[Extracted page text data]
[Start of section]

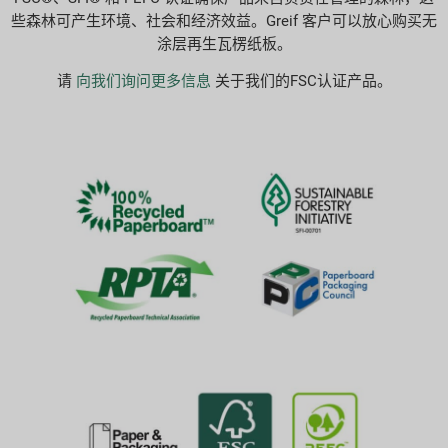
些森林可产生环境、社会和经济效益。Greif 客户可以放心购买无
涂层再生瓦楞纸板。
请
向我们询问更多信息
关于我们的FSC认证产品。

[End of section]

REQUIRED WORK: Write out all of the data above exactly, without any of its pictures.

RESPONSE TO THIS TASK:
些森林可产生环境、社会和经济效益。Greif 客户可以放心购买无
涂层再生瓦楞纸板。
请
向我们询问更多信息
关于我们的FSC认证产品。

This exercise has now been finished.